* [Task to complete]: Copy all lines below that use the word "door".

* [Data excerpts]:
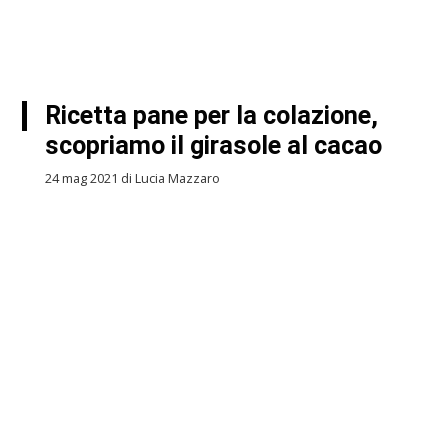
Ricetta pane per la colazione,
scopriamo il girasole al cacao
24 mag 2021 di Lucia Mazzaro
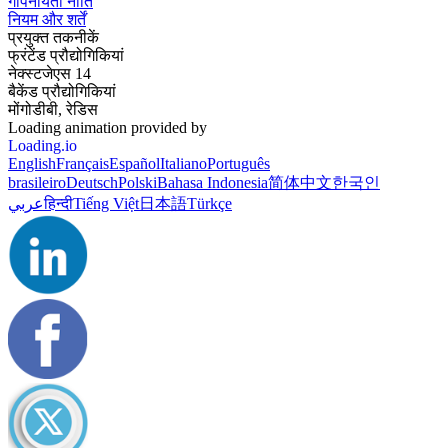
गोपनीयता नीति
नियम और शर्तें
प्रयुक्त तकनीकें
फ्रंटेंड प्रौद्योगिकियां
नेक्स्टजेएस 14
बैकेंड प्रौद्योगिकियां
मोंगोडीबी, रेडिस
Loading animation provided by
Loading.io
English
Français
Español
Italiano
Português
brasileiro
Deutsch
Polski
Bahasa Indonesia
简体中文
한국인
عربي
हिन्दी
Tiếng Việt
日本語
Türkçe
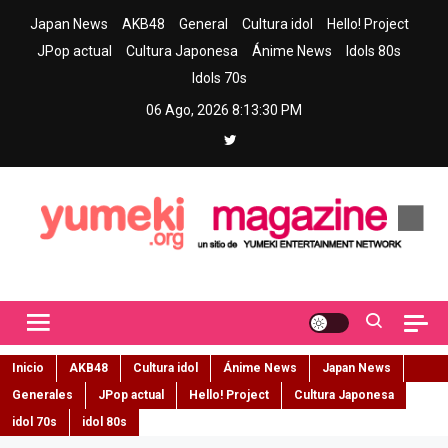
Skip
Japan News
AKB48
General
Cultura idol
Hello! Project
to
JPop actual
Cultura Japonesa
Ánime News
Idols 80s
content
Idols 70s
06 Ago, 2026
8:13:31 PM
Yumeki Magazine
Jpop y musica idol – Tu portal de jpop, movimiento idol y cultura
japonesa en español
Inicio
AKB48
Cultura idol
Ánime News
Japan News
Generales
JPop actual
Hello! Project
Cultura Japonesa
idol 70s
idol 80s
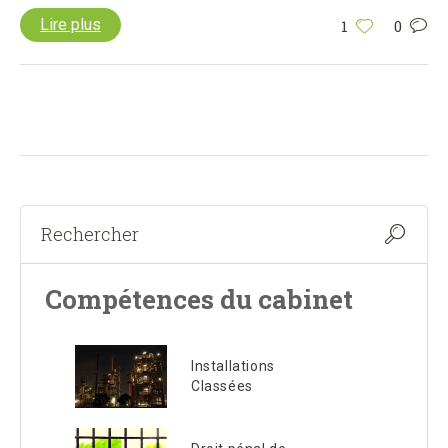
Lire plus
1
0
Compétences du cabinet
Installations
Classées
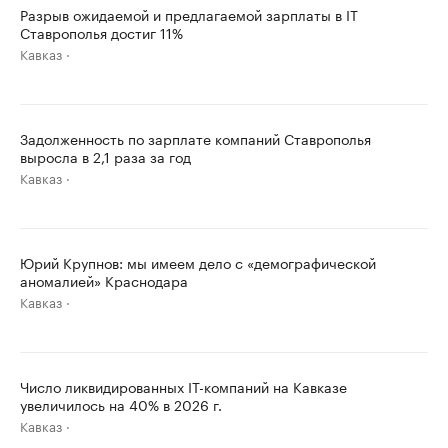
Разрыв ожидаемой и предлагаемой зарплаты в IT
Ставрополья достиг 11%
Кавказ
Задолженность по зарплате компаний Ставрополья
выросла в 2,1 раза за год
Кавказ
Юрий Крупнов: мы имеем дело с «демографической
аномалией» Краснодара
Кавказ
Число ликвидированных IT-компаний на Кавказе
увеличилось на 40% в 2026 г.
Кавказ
...
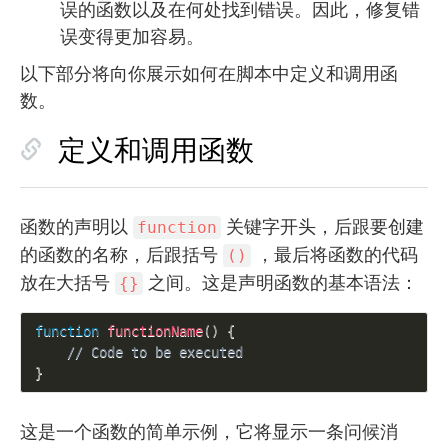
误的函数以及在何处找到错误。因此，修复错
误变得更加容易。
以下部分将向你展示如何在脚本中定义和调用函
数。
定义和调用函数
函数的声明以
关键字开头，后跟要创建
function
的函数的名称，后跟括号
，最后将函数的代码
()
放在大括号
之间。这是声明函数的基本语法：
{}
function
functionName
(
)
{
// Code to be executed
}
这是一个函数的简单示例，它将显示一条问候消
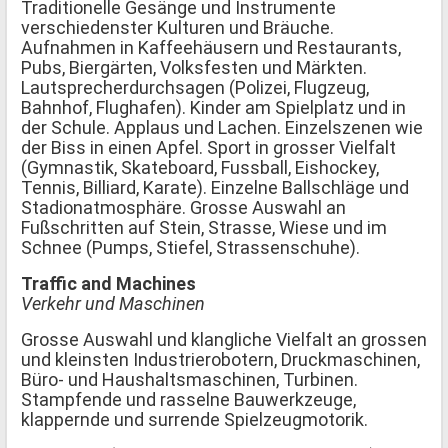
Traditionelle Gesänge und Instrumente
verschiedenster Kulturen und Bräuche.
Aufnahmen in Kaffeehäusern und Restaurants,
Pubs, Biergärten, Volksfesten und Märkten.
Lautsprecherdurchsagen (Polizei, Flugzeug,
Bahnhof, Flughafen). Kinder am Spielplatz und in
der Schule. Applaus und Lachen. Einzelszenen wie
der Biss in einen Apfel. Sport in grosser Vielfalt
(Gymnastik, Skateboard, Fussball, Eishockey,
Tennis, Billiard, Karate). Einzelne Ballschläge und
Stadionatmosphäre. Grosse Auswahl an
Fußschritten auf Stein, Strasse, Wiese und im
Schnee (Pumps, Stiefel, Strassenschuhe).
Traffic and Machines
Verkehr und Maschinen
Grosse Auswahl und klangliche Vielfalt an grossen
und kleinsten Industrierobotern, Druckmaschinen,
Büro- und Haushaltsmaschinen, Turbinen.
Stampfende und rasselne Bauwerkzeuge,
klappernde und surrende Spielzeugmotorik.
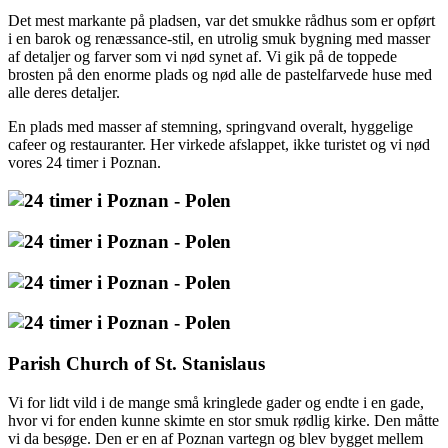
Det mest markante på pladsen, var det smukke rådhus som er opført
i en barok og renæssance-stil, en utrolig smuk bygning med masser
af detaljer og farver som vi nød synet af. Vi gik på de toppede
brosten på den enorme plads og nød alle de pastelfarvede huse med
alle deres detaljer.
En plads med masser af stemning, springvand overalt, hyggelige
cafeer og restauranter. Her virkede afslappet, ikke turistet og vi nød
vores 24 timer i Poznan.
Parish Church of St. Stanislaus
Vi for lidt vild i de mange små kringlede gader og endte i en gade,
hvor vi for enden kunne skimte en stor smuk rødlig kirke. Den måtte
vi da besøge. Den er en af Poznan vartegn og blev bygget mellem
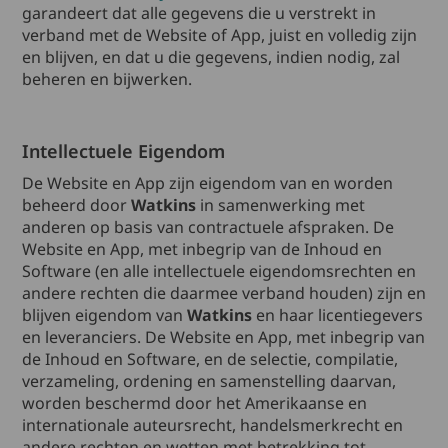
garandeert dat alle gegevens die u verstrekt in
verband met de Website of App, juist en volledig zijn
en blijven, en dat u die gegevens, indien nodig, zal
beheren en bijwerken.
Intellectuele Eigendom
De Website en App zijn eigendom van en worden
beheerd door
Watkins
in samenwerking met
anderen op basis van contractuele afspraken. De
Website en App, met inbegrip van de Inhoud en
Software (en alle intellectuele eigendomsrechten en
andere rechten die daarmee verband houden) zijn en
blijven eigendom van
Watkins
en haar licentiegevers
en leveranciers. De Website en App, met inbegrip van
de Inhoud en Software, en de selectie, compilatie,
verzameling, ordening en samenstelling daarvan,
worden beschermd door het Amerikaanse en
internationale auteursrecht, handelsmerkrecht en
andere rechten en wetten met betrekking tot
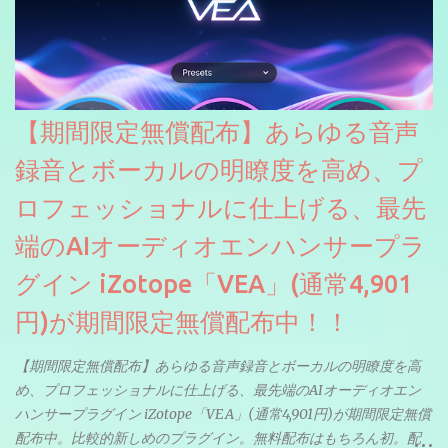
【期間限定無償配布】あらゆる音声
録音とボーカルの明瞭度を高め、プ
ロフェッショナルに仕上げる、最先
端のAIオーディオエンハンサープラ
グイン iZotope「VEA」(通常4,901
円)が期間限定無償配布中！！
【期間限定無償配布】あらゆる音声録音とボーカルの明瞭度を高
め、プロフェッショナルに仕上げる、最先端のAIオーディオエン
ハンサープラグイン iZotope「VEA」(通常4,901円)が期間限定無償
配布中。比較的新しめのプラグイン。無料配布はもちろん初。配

* [Task solution]:
beheerd door
worden beschermd door het Amerikaanse en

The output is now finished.